Now of course, Jamaica’s homicide rate (47/100,000) is more than double even the African American homicide rate (20/100,000), so given the thesis that violent gun-involved street crime generally predicts police violence we would expect police-civilian interactions to also more than double.  We would also expect more police violence given greater levels of corruption in Jamaica (the USA is ranked 23rd, Jamaica is ranked 74th on CPI index). Given these differences, perhaps we would want to halve, even quarter that total of 2000, but even if we do this there appears to be no discernible dent in police killings when we remove ‘whiteness’ from the equation. In situations where there is a high homicide rate and guns suffuse the street things appear to get ugly. 

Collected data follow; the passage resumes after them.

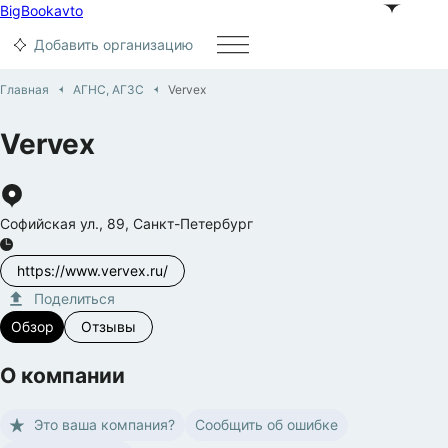
BigBook
avto
Добавить организацию
Главная
АГНС, АГЗС
Vervex
Vervex
Софийская ул.
,
89
,
Санкт-Петербург
https://www.vervex.ru/
Поделиться
Обзор
Отзывы
О компании
Это ваша компания?
Сообщить об ошибке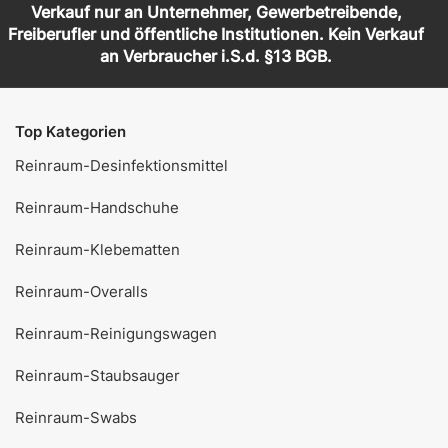
Verkauf nur an Unternehmer, Gewerbetreibende,
Freiberufler und öffentliche Institutionen. Kein Verkauf
an Verbraucher i.S.d. §13 BGB.
Top Kategorien
Reinraum-Desinfektionsmittel
Reinraum-Handschuhe
Reinraum-Klebematten
Reinraum-Overalls
Reinraum-Reinigungswagen
Reinraum-Staubsauger
Reinraum-Swabs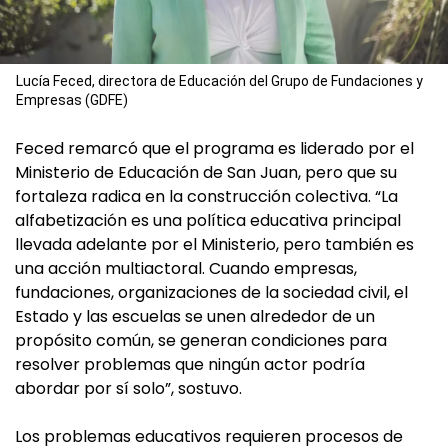
Lucía Feced, directora de Educación del Grupo de Fundaciones y
Empresas (GDFE)
Feced remarcó que el programa es liderado por el
Ministerio de Educación de San Juan, pero que su
fortaleza radica en la construcción colectiva. “La
alfabetización es una política educativa principal
llevada adelante por el Ministerio, pero también es
una acción multiactoral. Cuando empresas,
fundaciones, organizaciones de la sociedad civil, el
Estado y las escuelas se unen alrededor de un
propósito común, se generan condiciones para
resolver problemas que ningún actor podría
abordar por sí solo”, sostuvo.
Los problemas educativos requieren procesos de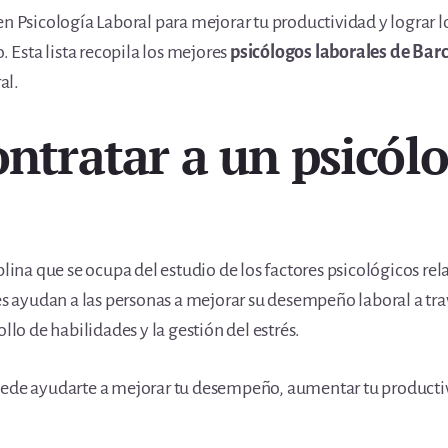
n Psicología Laboral para mejorar tu productividad y lograr lo
. Esta lista recopila los mejores
psicólogos laborales de Bar
al.
ontratar a un psicól
plina que se ocupa del estudio de los factores psicológicos re
les ayudan a las personas a mejorar su desempeño laboral a tr
llo de habilidades y la gestión del estrés.
uede ayudarte a mejorar tu desempeño, aumentar tu productivi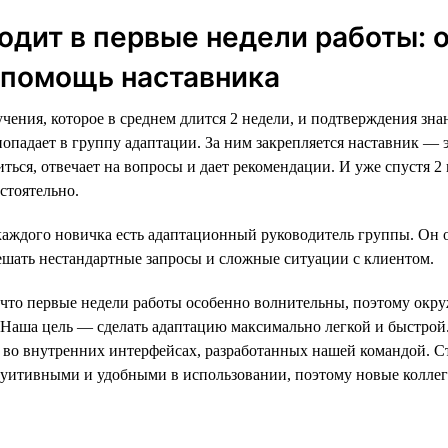
одит в первые недели работы: 
 помощь наставника
чения, которое в среднем длится 2 недели, и подтверждения зн
попадает в группу адаптации. За ним закрепляется наставник — 
ться, отвечает на вопросы и дает рекомендации. И уже спустя 2
стоятельно.
каждого новичка есть адаптационный руководитель группы. Он 
ешать нестандартные запросы и сложные ситуации с клиентом.
что первые недели работы особенно волнительны, поэтому окру
 Наша цель — сделать адаптацию максимально легкой и быстрой.
е во внутренних интерфейсах, разработанных нашей командой. С
уитивными и удобными в использовании, поэтому новые коллег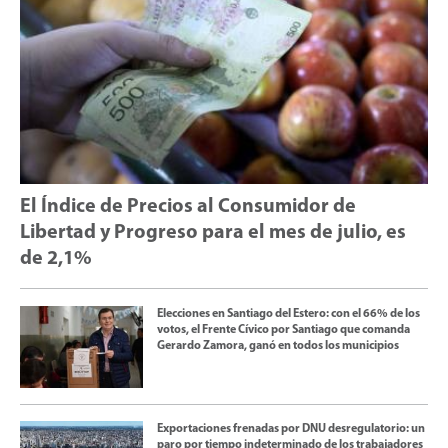
El Índice de Precios al Consumidor de
Libertad y Progreso para el mes de julio, es
de 2,1%
Elecciones en Santiago del Estero: con el 66% de los
votos, el Frente Cívico por Santiago que comanda
Gerardo Zamora, ganó en todos los municipios
Exportaciones frenadas por DNU desregulatorio: un
paro por tiempo indeterminado de los trabajadores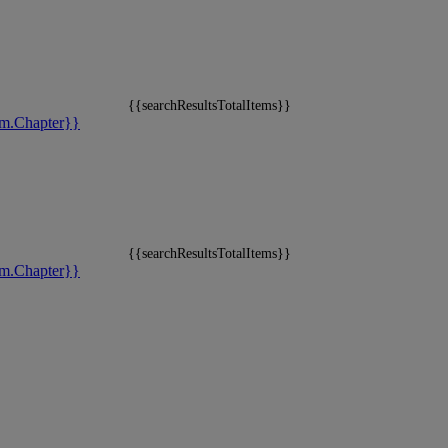
{{searchResultsTotalItems}}
m.Chapter}}
{{searchResultsTotalItems}}
m.Chapter}}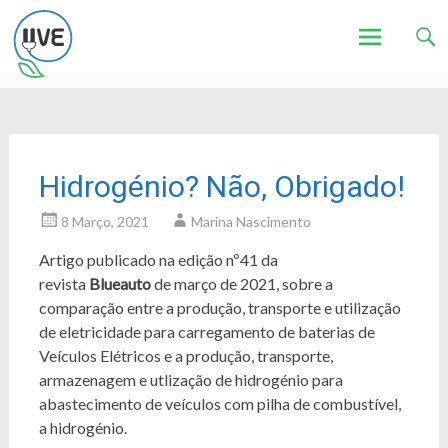
Associação de Utilizadores de Veículos Eléctricos
UVE
Skip
to
content
Hidrogénio? Não, Obrigado!
8 Março, 2021
Marina Nascimento
Artigo publicado na edição nº41 da
revista
Blueauto
de março de 2021, sobre a
comparação entre a produção, transporte e utilização
de eletricidade para carregamento de baterias de
Veículos Elétricos e a produção, transporte,
armazenagem e utlização de hidrogénio para
abastecimento de veículos com pilha de combustível,
a hidrogénio.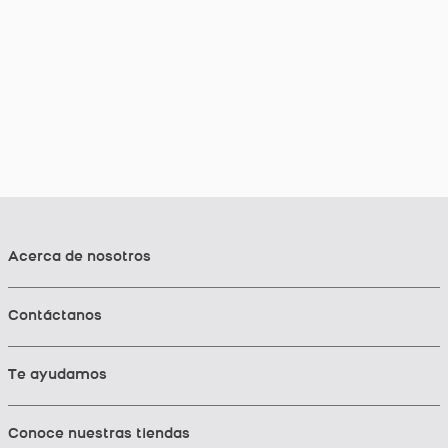
Acerca de nosotros
Contáctanos
Te ayudamos
Conoce nuestras tiendas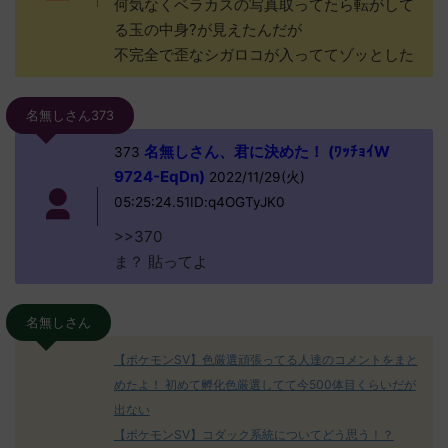
何気なくベラカスの写真取ってたら転がして
る玉の中身?が見えたんだが
不完全で歪なシガロコが入っててゾッとした
名無しさん373
名無しさん、君に決めた！ (ﾜｯﾁｮｲW
373
9724-EqDn)
2022/11/29(火)
05:25:24.51ID:q4OGTyJK0
>>370
ま？ 貼ってよ
名無しさん
【ポケモンSV】色厳選頑張ってる人達のコメントをまと
めたよ！ 初めて孵化色厳選してて今500体目くらいだが
出ない
【ポケモンSV】コダック系統についてどう思う！？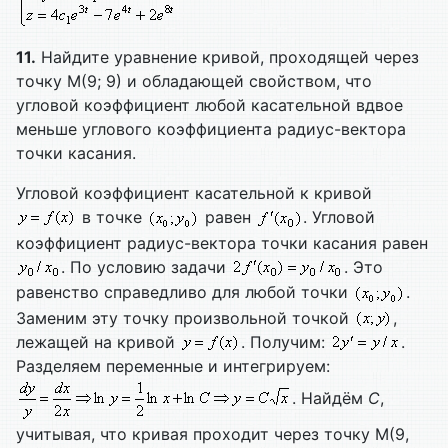
11.
Найдите уравнение кривой, проходящей через
точку M(9; 9) и обладающей свойством, что
угловой коэффициент любой касательной вдвое
меньше углового коэффициента радиус-вектора
точки касания.
Угловой коэффициент касательной к кривой
в точке
равен
. Угловой
коэффициент радиус-вектора точки касания равен
. По условию задачи
. Это
равенство справедливо для любой точки
.
Заменим эту точку произвольной точкой
,
лежащей на кривой
. Получим:
.
Разделяем переменные и интегрируем:
. Найдём
C
,
учитывая, что кривая проходит через точку М(9,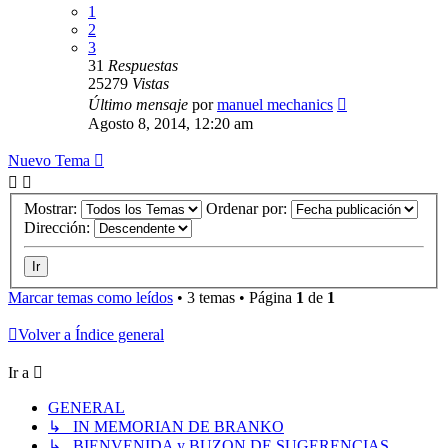
1
2
3
31
Respuestas
25279
Vistas
Último mensaje
por
manuel mechanics
Agosto 8, 2014, 12:20 am
Nuevo Tema
Mostrar:
Ordenar por:
Dirección:
Marcar temas como leídos
• 3 temas • Página
1
de
1
Volver a Índice general
Ir a
GENERAL
↳ IN MEMORIAN DE BRANKO
↳ BIENVENIDA y BUZON DE SUGERENCIAS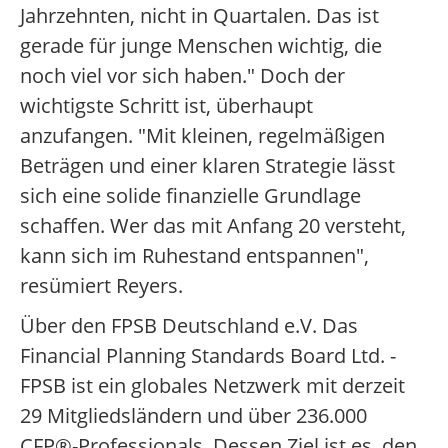
Jahrzehnten, nicht in Quartalen. Das ist
gerade für junge Menschen wichtig, die
noch viel vor sich haben." Doch der
wichtigste Schritt ist, überhaupt
anzufangen. "Mit kleinen, regelmäßigen
Beträgen und einer klaren Strategie lässt
sich eine solide finanzielle Grundlage
schaffen. Wer das mit Anfang 20 versteht,
kann sich im Ruhestand entspannen",
resümiert Reyers.
Über den FPSB Deutschland e.V. Das
Financial Planning Standards Board Ltd. -
FPSB ist ein globales Netzwerk mit derzeit
29 Mitgliedsländern und über 236.000
CFP®-Professionals. Dessen Ziel ist es, den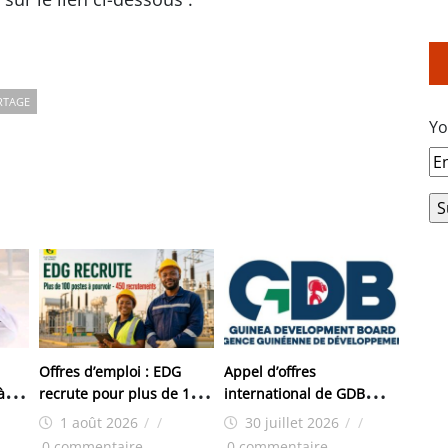
RTAGE
Yo
Offres d’emploi : EDG
Appel d’offres
à
recrute pour plus de 150
international de GDB
on
postes
pour les travaux
1 août 2026
/
/
30 juillet 2026
/
/
a
d’aménagement de la
0 commentaire
0 commentaire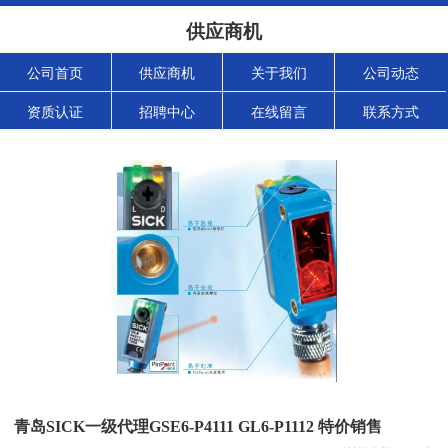
供应商机
公司首页
供应商机
关于我们
公司动态
资质认证
招聘中心
在线留言
联系方式
青岛SICK一级代理GSE6-P4111 GL6-P1112 特价销售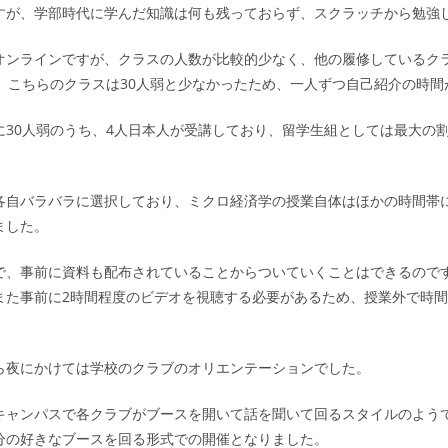
すが、学部時代に学んだ知識は何も残っておらず、スクラッチから勉強
オンラインですが、クラスの人数が比較的少なく、他の履修しているク
が、こちらのクラスは30人弱と少なかったため、一人ずつ自己紹介の時間
に30人弱のうち、4人日本人が受講しており、留学生組としては最大の
各自バラバラに選択しており、ミクロ経済学の授業自体はほかの時間帯
ました。
で、事前に資料も配布されていることからついていくことはできるので
また事前に2時間程度のビデオを視聴する必要があるため、授業外で時
ら夜にかけては学校のクラブのオリエンテーションでした。
キャンパスで各クラブがブースを開いて話を聞いて回るスタイルのよう
分の好きなブースを回る形式での開催となりました。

Of course, all of this is not to say that police do not at times display unacceptable behaviour or that improvement are not possible. In the 5 years since thorough record keeping began by the Washington Post we have seen decreases in lethal shootings of at the very least unarmed black civilians (from 38 in 2015 to 14 in 2019). All the same, understanding the reality of the streets remains central to any cost benefit analysis involving changes in police practice. America needs to reckon with the havoc wrought by its fondness for guns and its inability to secure upward mobility for its black population rather than simply seeing this as a matter of exorcizing the racist souls of police officers. 

To sum up: on the question of police shootings in relation to race, looking at raw totals, ala Donald Trump, is misleading but so is examining proportional representation when this is divorced from the different characteristics of racial groups. If blacks had the same arrest rate, violent crime rate, and homicide rate as the wider population and we were seeing these 2.5-times-more-likely figures then the conclusion of racial animus on behalf of officers would be irresistible, but things are not that straightforward. As to the videos that go viral and will continue to go viral (which are really, given America’s 320 million person population and 50 million police interactions per year, the exceptions not the rule) it is a judgement call as to whether we impute racist motives in such cases. In making such a judgement one must always seek broader context, acknowledging that context seeking in good faith, is not a distraction from police accountability or part of a blame game but an integral part of the analysis for why police violence occurs. With that knowledge in mind, we can proceed with strategies to reduce police violence without leading to a commensurate spike in violent street crime that will ultimately cost more black lives.